◆ Problem details:
The number of lines holding the string "валютой" is all that is wanted; count them in the records below.

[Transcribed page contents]
= = =

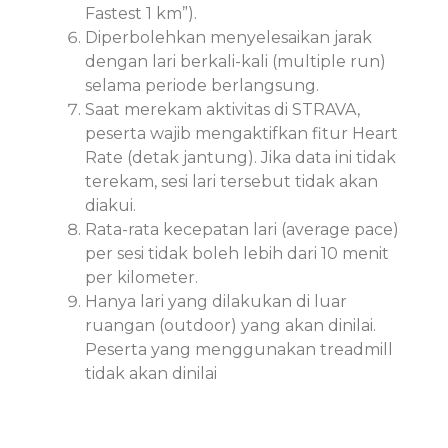
Fastest 1 km”).
Diperbolehkan menyelesaikan jarak
dengan lari berkali-kali (multiple run)
selama periode berlangsung.
Saat merekam aktivitas di STRAVA,
peserta wajib mengaktifkan fitur Heart
Rate (detak jantung). Jika data ini tidak
terekam, sesi lari tersebut tidak akan
diakui.
Rata-rata kecepatan lari (average pace)
per sesi tidak boleh lebih dari 10 menit
per kilometer.
Hanya lari yang dilakukan di luar
ruangan (outdoor) yang akan dinilai.
Peserta yang menggunakan treadmill
tidak akan dinilai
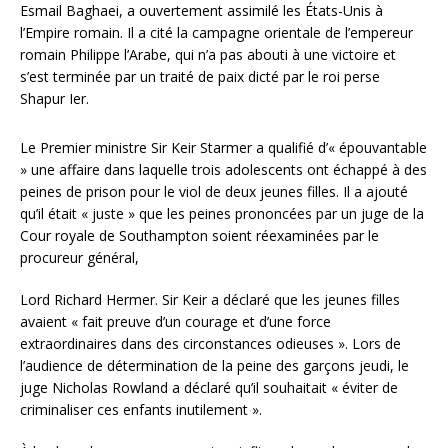
Esmail Baghaei, a ouvertement assimilé les États-Unis à
l’Empire romain. Il a cité la campagne orientale de l’empereur
romain Philippe l’Arabe, qui n’a pas abouti à une victoire et
s’est terminée par un traité de paix dicté par le roi perse
Shapur Ier.
Le Premier ministre Sir Keir Starmer a qualifié d’« épouvantable
» une affaire dans laquelle trois adolescents ont échappé à des
peines de prison pour le viol de deux jeunes filles. Il a ajouté
qu’il était « juste » que les peines prononcées par un juge de la
Cour royale de Southampton soient réexaminées par le
procureur général,
Lord Richard Hermer. Sir Keir a déclaré que les jeunes filles
avaient « fait preuve d’un courage et d’une force
extraordinaires dans des circonstances odieuses ». Lors de
l’audience de détermination de la peine des garçons jeudi, le
juge Nicholas Rowland a déclaré qu’il souhaitait « éviter de
criminaliser ces enfants inutilement ».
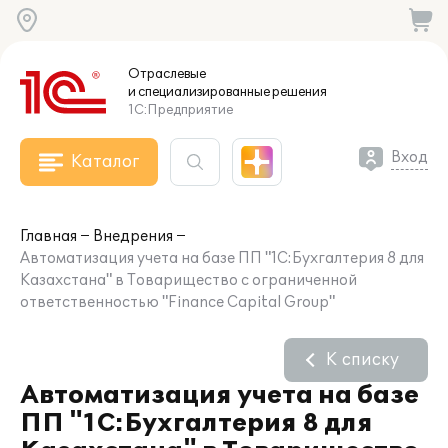
Отраслевые
и специализированные
решения
1С:Предприятие
Вход
Каталог
Главная
Внедрения
Автоматизация учета на базе ПП "1С:Бухгалтерия 8 для
Казахстана" в Товарищество с ограниченной
ответственностью "Finance Capital Group"
К списку
Автоматизация учета на базе
ПП "1С:Бухгалтерия 8 для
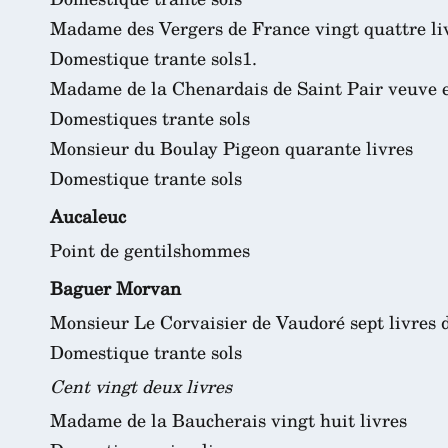
Madame des Vergers de France vingt quattre li
Domestique trante sols1.
Madame de la Chenardais de Saint Pair veuve et
Domestiques trante sols
Monsieur du Boulay Pigeon quarante livres
Domestique trante sols
Aucaleuc
Point de gentilshommes
Baguer Morvan
Monsieur Le Corvaisier de Vaudoré sept livres d
Domestique trante sols
Cent vingt deux livres
Madame de la Baucherais vingt huit livres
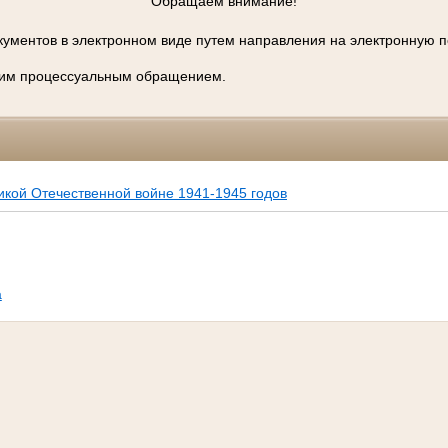
Обращаем внимание!
ументов в электронном виде путем направления на электронную п
м процессуальным обращением.
кой Отечественной войне 1941-1945 годов
а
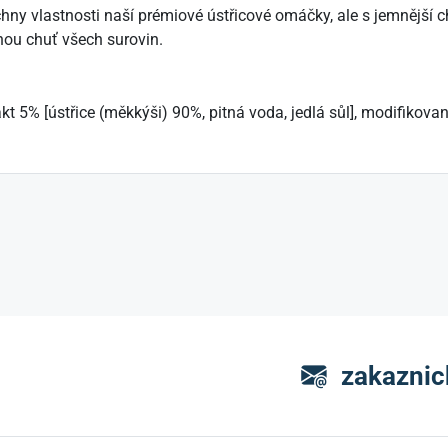
y vlastnosti naší prémiové ústřicové omáčky, ale s jemnější
nou chuť všech surovin.
trakt 5% [ústřice (měkkýši) 90%, pitná voda, jedlá sůl], modifiko
zakaznic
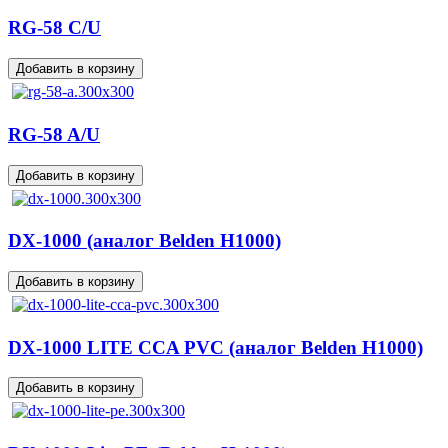
RG-58 C/U
RG-58 A/U
DX-1000 (аналог Belden H1000)
DX-1000 LITE CCA PVC (аналог Belden H1000)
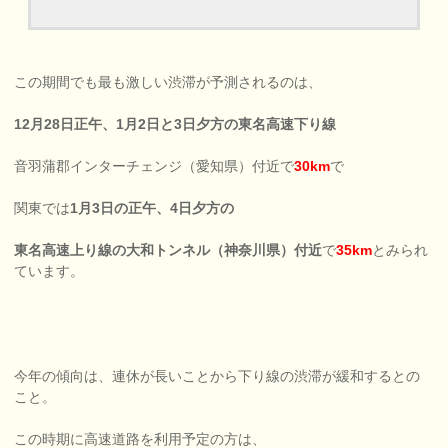
この期間でも最も激しい渋滞が予測されるのは、
12月28日正午、1月2日と3日夕方の東名高速下り線
音羽蒲郡インターチェンジ（愛知県）付近で
30km
で
関東では
1月3日の正午、4日夕方の
東名高速上り線の大和トンネル（神奈川県）付近
で
35km
とみられ
ています。
今年の傾向は、連休が長いことから下り線の渋滞が緩和するとの
こと。
この時期に高速道路を利用予定の方は、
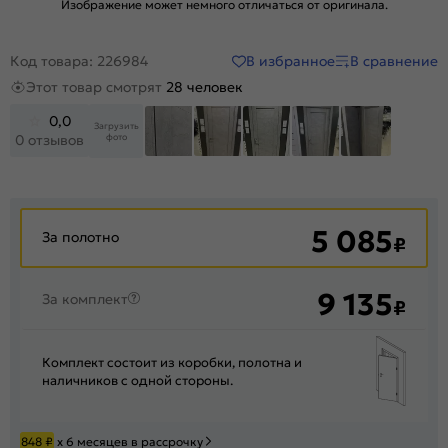
Изображение может немного отличаться от оригинала.
В избранное
В сравнение
Код товара: 226984
Этот товар смотрят
28 человек
0,0
Загрузить
фото
0 отзывов
+371
5 085
За полотно
₽
9 135
За комплект
₽
Комплект состоит из коробки, полотна и
наличников с одной стороны.
848
₽
х 6 месяцев в рассрочку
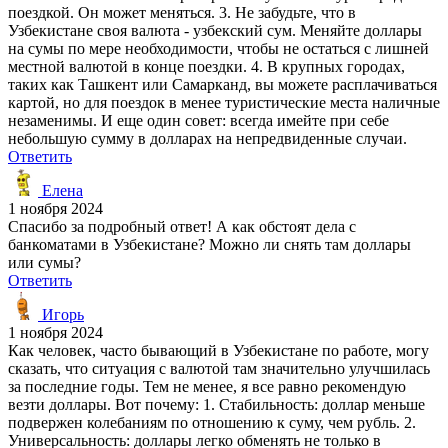
поездкой. Он может меняться. 3. Не забудьте, что в
Узбекистане своя валюта - узбекский сум. Меняйте доллары
на сумы по мере необходимости, чтобы не остаться с лишней
местной валютой в конце поездки. 4. В крупных городах,
таких как Ташкент или Самарканд, вы можете расплачиваться
картой, но для поездок в менее туристические места наличные
незаменимы. И еще один совет: всегда имейте при себе
небольшую сумму в долларах на непредвиденные случаи.
Ответить
Елена
1 ноября 2024
Спасибо за подробный ответ! А как обстоят дела с
банкоматами в Узбекистане? Можно ли снять там доллары
или сумы?
Ответить
Игорь
1 ноября 2024
Как человек, часто бывающий в Узбекистане по работе, могу
сказать, что ситуация с валютой там значительно улучшилась
за последние годы. Тем не менее, я все равно рекомендую
везти доллары. Вот почему: 1. Стабильность: доллар меньше
подвержен колебаниям по отношению к суму, чем рубль. 2.
Универсальность: доллары легко обменять не только в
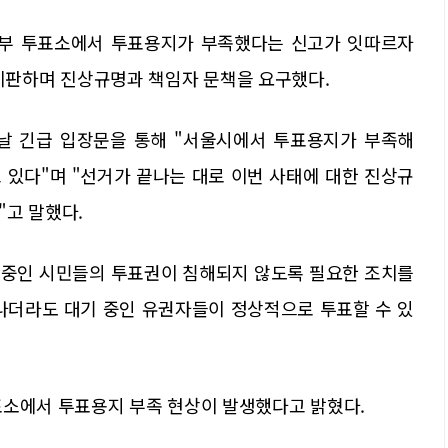
 일부 투표소에서 투표용지가 부족했다는 신고가 잇따르자
판하며 진상규명과 책임자 문책을 요구했다.
 긴급 입장문을 통해 "서울시에서 투표용지가 부족해
 있다"며 "선거가 끝나는 대로 이번 사태에 대한 진상규
"고 말했다.
기 중인 시민들의 투표권이 침해되지 않도록 필요한 조치를
지나더라도 대기 중인 유권자들이 정상적으로 투표할 수 있
표소에서 투표용지 부족 현상이 발생했다고 밝혔다.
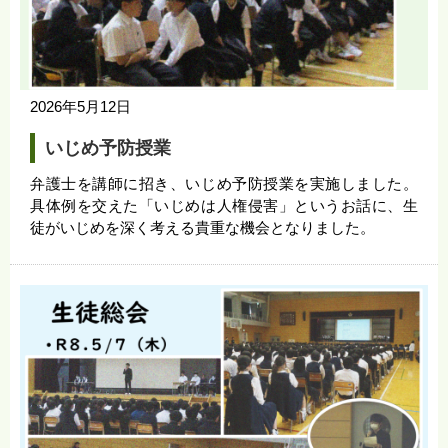
2026年5月12日
いじめ予防授業
弁護士を講師に招き、いじめ予防授業を実施しました。
具体例を交えた「いじめは人権侵害」というお話に、生
徒がいじめを深く考える貴重な機会となりました。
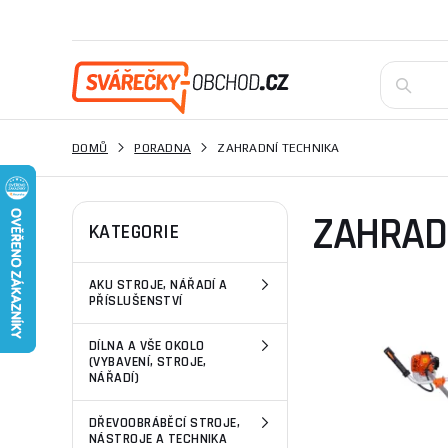
DOMŮ
PORADNA
ZAHRADNÍ TECHNIKA
ZAHRAD
KATEGORIE
AKU STROJE, NÁŘADÍ A
PŘÍSLUŠENSTVÍ
DÍLNA A VŠE OKOLO
(VYBAVENÍ, STROJE,
NÁŘADÍ)
DŘEVOOBRÁBĚCÍ STROJE,
NÁSTROJE A TECHNIKA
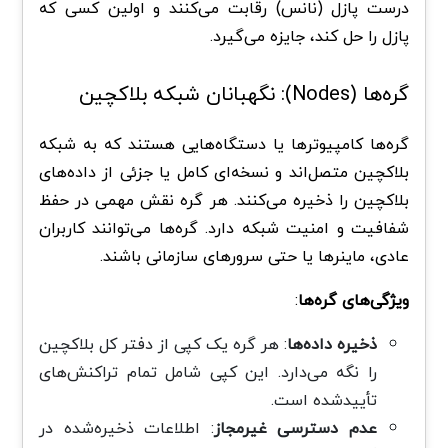
درست پازل (نانس) رقابت می‌کنند و اولین کسی که
پازل را حل کند، جایزه می‌گیرد.
گره‌ها (Nodes): نگهبانان شبکه بلاکچین
گره‌ها کامپیوترها یا دستگاه‌هایی هستند که به شبکه
بلاکچین متصل‌اند و نسخه‌ای کامل یا جزئی از داده‌های
بلاکچین را ذخیره می‌کنند. هر گره نقش مهمی در حفظ
شفافیت و امنیت شبکه دارد. گره‌ها می‌توانند کاربران
عادی، ماینرها یا حتی سرورهای سازمانی باشند.
ویژگی‌های گره‌ها
:
ذخیره داده‌ها
: هر گره یک کپی از دفتر کل بلاکچین
را نگه می‌دارد. این کپی شامل تمام تراکنش‌های
تأییدشده است.
عدم دسترسی غیرمجاز
: اطلاعات ذخیره‌شده در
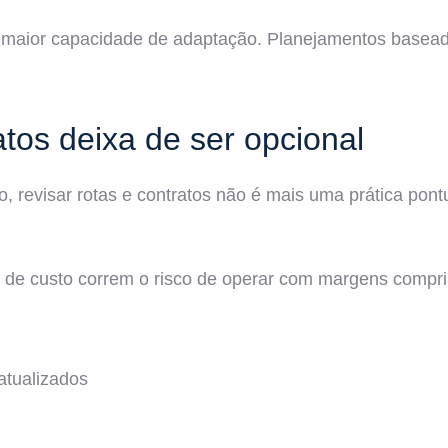
ge maior capacidade de adaptação. Planejamentos basea
atos deixa de ser opcional
, revisar rotas e contratos não é mais uma prática pontu
de custo correm o risco de operar com margens comprim
atualizados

= = =

◆ Response area:
2